The only alternative is realistic training, but in this era of doing more with less, the temptation for well-meaning politicians and senior staff officers is to cut training to balance budgets, rather than face the tougher political choice of reducing commitments. New and improved doctrine can be used to rationalize short-run cuts in training and equipment that result in long-term reduced capabilities. Attrition, which depends more on superiority in men and equipment than on competence, then becomes the fallback warfare style.
An additional challenge to maneuver warfare application is that people make mistakes while learning. In fact, they usually learn more from mistakes than from successes. Seniors must create a training environment in which people are not punished for honest mistakes made while applying new, unfamiliar procedures. Sometimes these mistakes can have disastrous results, but senior officers, even in the face of unrelenting pressure, must recognize the difference between a well-meant shortcoming—which can be rectified through training—and a stupid blunder.

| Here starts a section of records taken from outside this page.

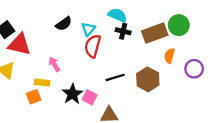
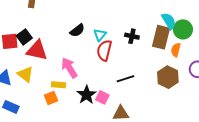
cyan semicircle: (117, 15) -> (169, 21), moved, turned 36
brown rectangle: (155, 33) -> (161, 37), turned -55
orange semicircle: (169, 56) -> (176, 50), moved
pink arrow: (54, 64) -> (69, 68), size x1.5
brown hexagon: (148, 79) -> (168, 77), moved

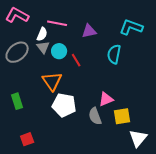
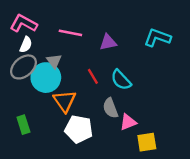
white semicircle: (42, 34) -> (26, 45), moved
cyan circle: (59, 51) -> (46, 78), moved, size x1.6
cyan semicircle: (114, 54) -> (121, 80), moved, turned -54
gray semicircle: (95, 116) -> (110, 108), moved

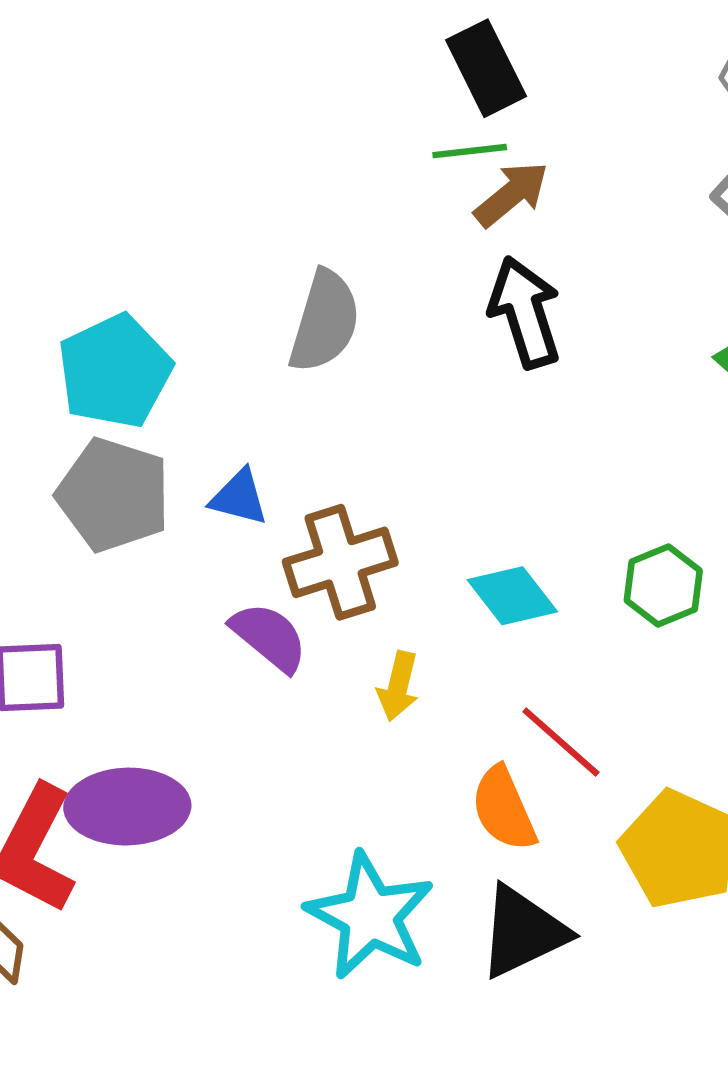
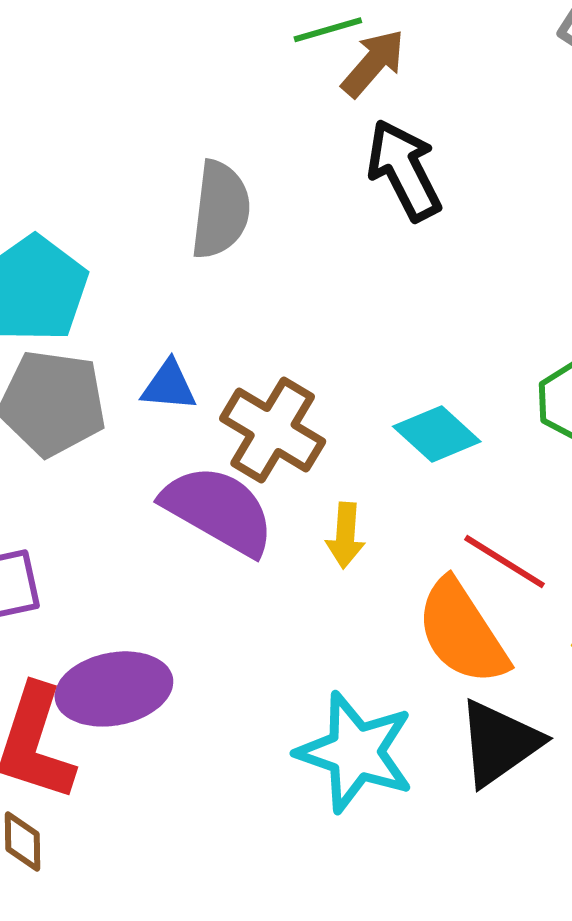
brown cross: (340, 562) -> (273, 430), turned -32
purple semicircle: (269, 637) -> (218, 510), size x1.5
orange semicircle: (504, 809) -> (462, 632), size x1.4

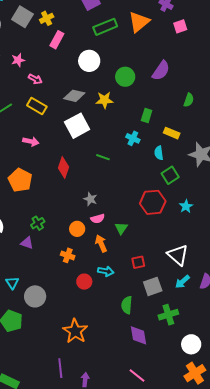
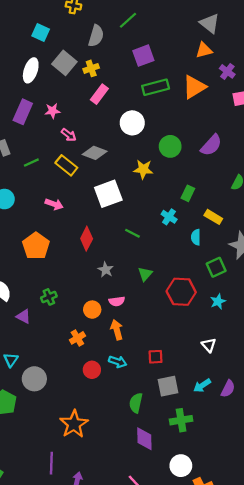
gray diamond: (74, 96) -> (95, 153), moved
green square: (170, 175) -> (216, 267), moved
gray star: (90, 199) -> (106, 270), moved
green triangle: (121, 228) -> (145, 274), moved
purple triangle: (27, 243) -> (23, 317), moved
orange cross: (68, 255) -> (77, 338), turned 32
white triangle: (178, 255) -> (209, 345), moved, size x0.6
white circle: (191, 344) -> (181, 466), moved

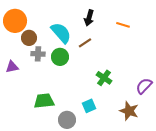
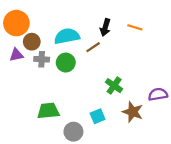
black arrow: (89, 18) -> (105, 27), moved
cyan semicircle: (61, 33) -> (67, 36), turned -60
purple triangle: (12, 67) -> (16, 55), moved
purple semicircle: (144, 86) -> (158, 94), turned 36
brown star: (129, 111) -> (133, 112), moved

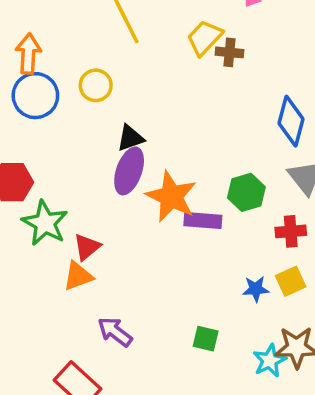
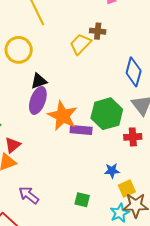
yellow trapezoid: (205, 38) -> (80, 44), moved
yellow circle: (96, 85) -> (19, 50), size x1.4
green hexagon: (246, 192) -> (107, 114), size x1.4
yellow square: (291, 281) -> (127, 188), moved

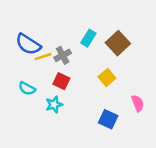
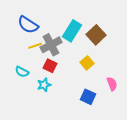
cyan rectangle: (88, 38) -> (72, 31), size x1.5
blue semicircle: (28, 44) -> (28, 25), moved
gray cross: (63, 55) -> (51, 45), size x1.5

Finally, the danger inherent in any doctrine is that without careful, critical examination, testing, and reexamination it can deteriorate—as did Mahan’s teachings—into a positive, arrogant assertion of opinion. This rigid mind-set, called dogma, can become a mental straitjacket for a commander when a specific set of events require flexible thinking. Adaptability—which comes from thorough, realistic training—is needed to penetrate the fog of war.
Doctrine without training is a futile academic exercise in useless verbiage that can deteriorate into dogma; training without doctrine, on the other hand, lacks direction and can deteriorate into a waste of limited resources.
1 H. T. Hayden, Warfighting, Maneuver Warfare in the U.S. Marine Corps (London: Greenhill Books, 1995) pp. 204.
2 Field Manual 100-5, Operations, Department of the Army, 1993.
3 MGen. E. B. Atkeson, USA (Ret.), “Maneuvering Past Maneuver Warfare," U.S. Naval Institute Proceedings, January 1996, pp. 33-35.
4 Sun Tzu, The Art of War, trans. S. B. Griffith (London: Oxford University Press) pp. 197.
Captain Pehl, a graduate of the U.S. Naval Academy and the Naval War College, is director of compliance for CDR Environmental, Inc., in Houston. His current reserve assignment is commanding officer, VTU 1007G.